The Davos kickoff, for example, seems like a sideshow to the congressional hearings examining U.S. Treasury Secretary Tim Geithner's role in bailing out insurance giant AIG (AIG). The contentious hearings -- some in Congress are challenging everything from Geithner's integrity to his intellect -- will be instrumental in shaping public perception as controversial new proposals to regulate banking get advanced by the Obama administration.

And Geithner's showdown with the House committee sets the stage for the State of the Union speech on Wednesday night, where investors will be listening eagerly for President Obama to lay out a plan for creating jobs as high unemployment continues to batter the U.S. economy.

Gurus Fear Political Waves May Swamp Recovery

In the wake of the Democrats' surprise beating in Massachusetts, where the Senate seat held for almost five decades by liberal stalwart Ted Kennedy fell into Republican hands, President Obama has introduced a new plan for a partial government spending freeze. Many on the left, including widely respected economist Paul Krugman, see the move as hastily assembled political damage control that threatens to undermine the economic recovery by dampening already weak demand.

Indeed, the shifting political winds seem to be on the top of the mind of Davos participants. Billionaire investor George Soros told the convention that undue concerns about government debt loads -- and a premature pullback in the stimulus spending that governments around the world have enacted -- would plunge to global economy into another recession.

But some governments may not have as much choice in the matter as they would like.

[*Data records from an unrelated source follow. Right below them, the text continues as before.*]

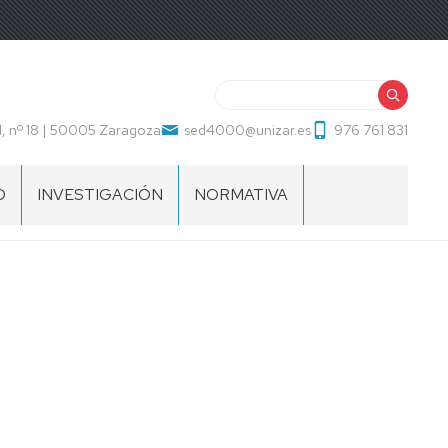
Buscar
, nº 18 | 50005 Zaragoza
sed4000@unizar.es
976 761 831
O
INVESTIGACIÓN
NORMATIVA
EVALUACIÓN
BAREMO
CONTRATACIÓN
PROFESORADO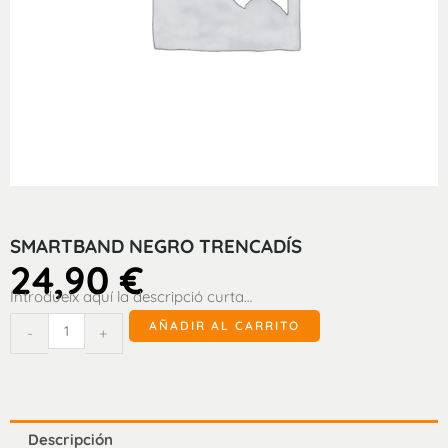
SMARTBAND NEGRO TRENCADÍS
24,90
€
Introdueix aquí la descripció curta…
Smartband
AÑADIR AL CARRITO
-
+
Negro
Trencadís
cantidad
Descripción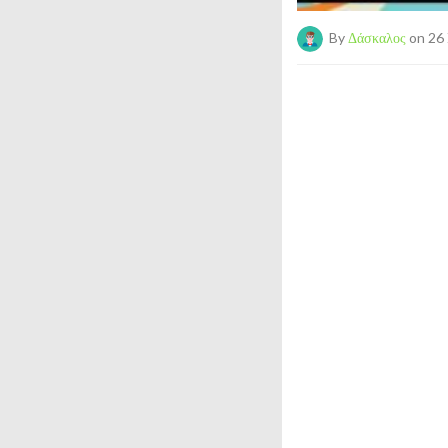
By
Δάσκαλος
on 26 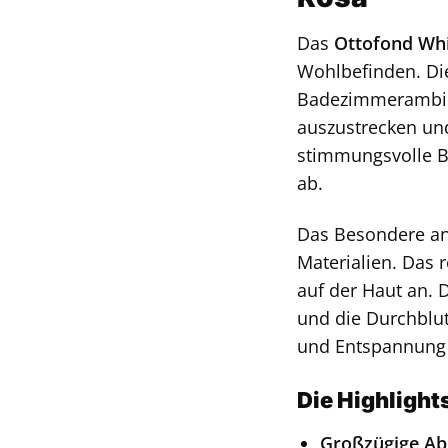
Das
Ottofond Whi
Wohlbefinden. Die
Badezimmerambien
auszustrecken und
stimmungsvolle B
ab.
Das Besondere an 
Materialien. Das 
auf der Haut an. 
und die Durchblu
und Entspannung 
Die Highlight
Großzügige A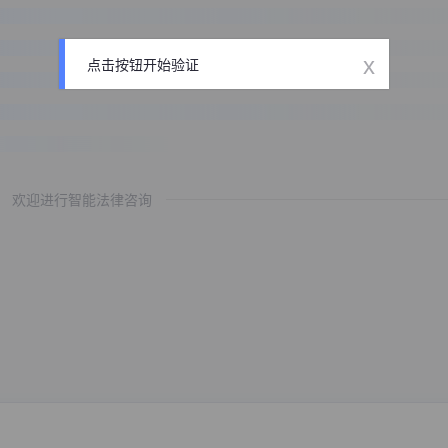
x
点击按钮开始验证
欢迎进行智能法律咨询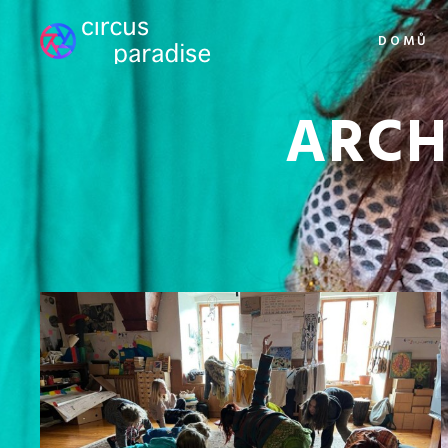
DOMŮ
ARCH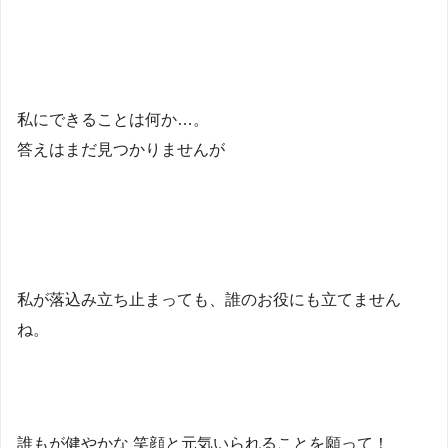
私にできることは何か…。
答えはまだ見つかりませんが
私が落込み立ち止まっても、誰のお役にも立てません
ね。
誰もが健やかな 笑顔と元気いられることを願って！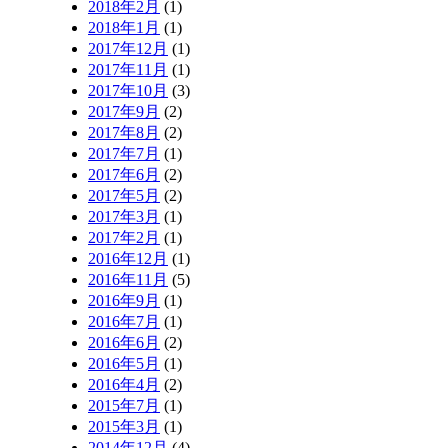
2018年2月
(1)
2018年1月
(1)
2017年12月
(1)
2017年11月
(1)
2017年10月
(3)
2017年9月
(2)
2017年8月
(2)
2017年7月
(1)
2017年6月
(2)
2017年5月
(2)
2017年3月
(1)
2017年2月
(1)
2016年12月
(1)
2016年11月
(5)
2016年9月
(1)
2016年7月
(1)
2016年6月
(2)
2016年5月
(1)
2016年4月
(2)
2015年7月
(1)
2015年3月
(1)
2014年12月
(4)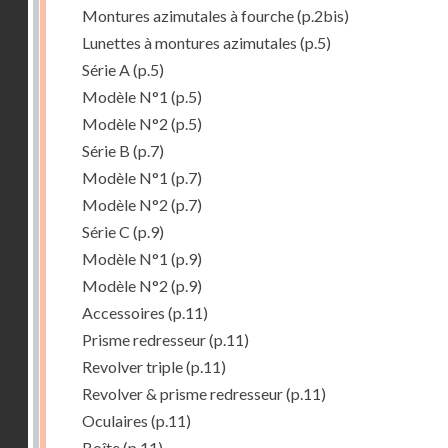
Montures azimutales à fourche
(p.2bis)
Lunettes à montures azimutales
(p.5)
Série A
(p.5)
Modèle N°1
(p.5)
Modèle N°2
(p.5)
Série B
(p.7)
Modèle N°1
(p.7)
Modèle N°2
(p.7)
Série C
(p.9)
Modèle N°1
(p.9)
Modèle N°2
(p.9)
Accessoires
(p.11)
Prisme redresseur
(p.11)
Revolver triple
(p.11)
Revolver & prisme redresseur
(p.11)
Oculaires
(p.11)
Boîte
(p.11)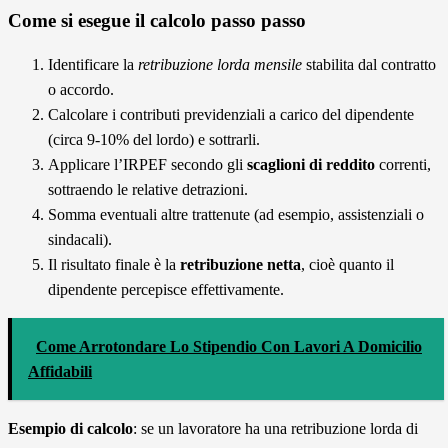
Come si esegue il calcolo passo passo
Identificare la
retribuzione lorda mensile
stabilita dal contratto
o accordo.
Calcolare i contributi previdenziali a carico del dipendente
(circa 9-10% del lordo) e sottrarli.
Applicare l’IRPEF secondo gli
scaglioni di reddito
correnti,
sottraendo le relative detrazioni.
Somma eventuali altre trattenute (ad esempio, assistenziali o
sindacali).
Il risultato finale è la
retribuzione netta
, cioè quanto il
dipendente percepisce effettivamente.
Come Arrotondare Lo Stipendio Con Lavori A Domicilio
Affidabili
Esempio di calcolo
: se un lavoratore ha una retribuzione lorda di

Chinese officials have hustled through a series of moves to rein in credit as economic growth in that nation surges toward double digits. Property values have ballooned in China following a massive surge in state-sanctioned bank lending as the country attempted to use lending to provide a substitute for collapsing export demand.

Credit rating agencies, meanwhile, are getting more bearish on Japan's huge debt burden as that country faces the unpleasant prospect of continuing economic malaise.

As for the masters of the universe assembled in Davos, they will be treated to lectures from the likes of Nobel laureate economist Joseph Stiglitz that hammer at their inflated senses of self-worth. Rather than being innovators and clever deal-makers, those responsible for devising esoteric financial instruments actually created "negative value" while collecting their fat paychecks, Stiglitz plans to inform them.

For once, the Davos crowd may actually envy those of their peers who aren't in attendance.